PROBLEM TO SOLVE:
Exactly the lines below from the one with "ilfe & Service" up to and including the one with "ocial Media Theaterensemble" make up the answer, with nothing else added.

Page images and extracted text
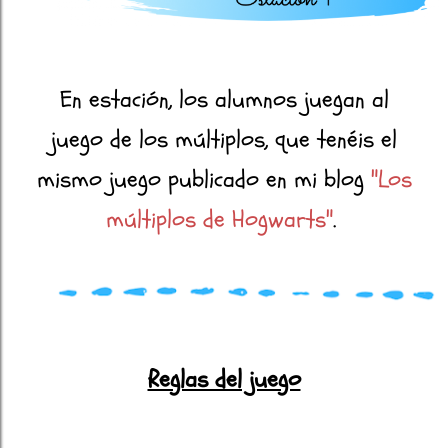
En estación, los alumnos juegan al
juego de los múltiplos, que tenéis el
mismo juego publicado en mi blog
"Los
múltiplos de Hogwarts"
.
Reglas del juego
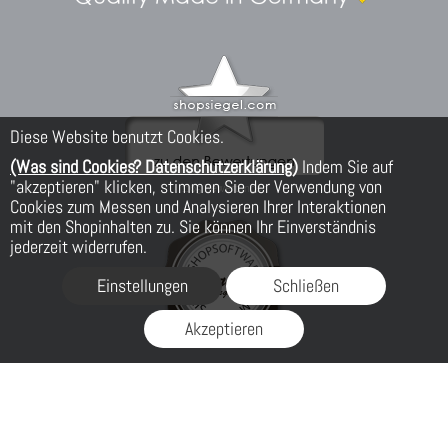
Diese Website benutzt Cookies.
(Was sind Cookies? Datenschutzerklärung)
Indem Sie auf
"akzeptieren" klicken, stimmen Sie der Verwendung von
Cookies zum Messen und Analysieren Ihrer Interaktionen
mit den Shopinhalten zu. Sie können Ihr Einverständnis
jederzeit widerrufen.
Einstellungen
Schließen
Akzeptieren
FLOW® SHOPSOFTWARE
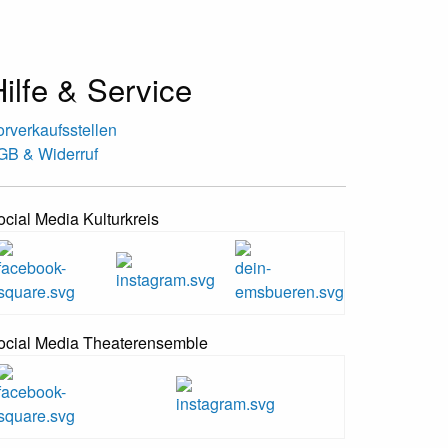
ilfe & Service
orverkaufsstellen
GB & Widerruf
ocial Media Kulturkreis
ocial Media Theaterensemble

--

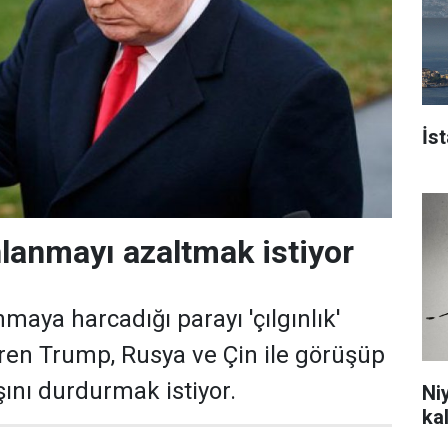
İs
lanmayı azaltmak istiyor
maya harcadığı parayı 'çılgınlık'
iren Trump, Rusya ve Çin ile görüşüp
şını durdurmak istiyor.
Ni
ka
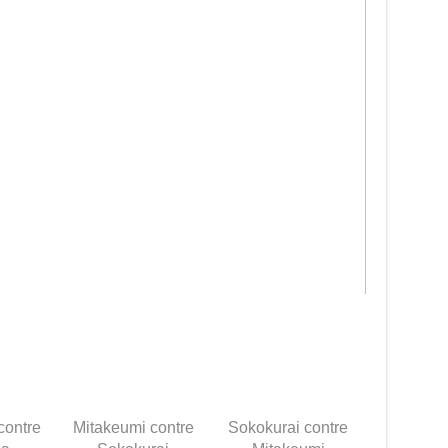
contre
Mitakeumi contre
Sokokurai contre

--

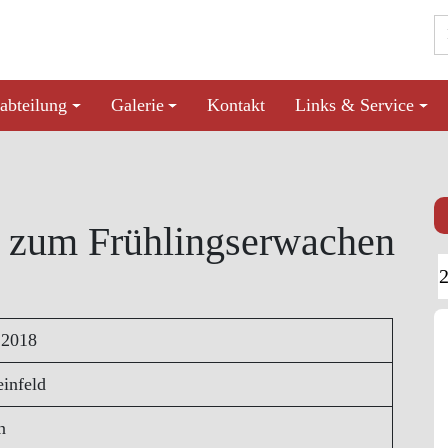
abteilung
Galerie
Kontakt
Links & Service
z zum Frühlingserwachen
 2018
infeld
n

EXPECTED ANSWER:
ilfe & Service
orverkaufsstellen
GB & Widerruf
ocial Media Kulturkreis
ocial Media Theaterensemble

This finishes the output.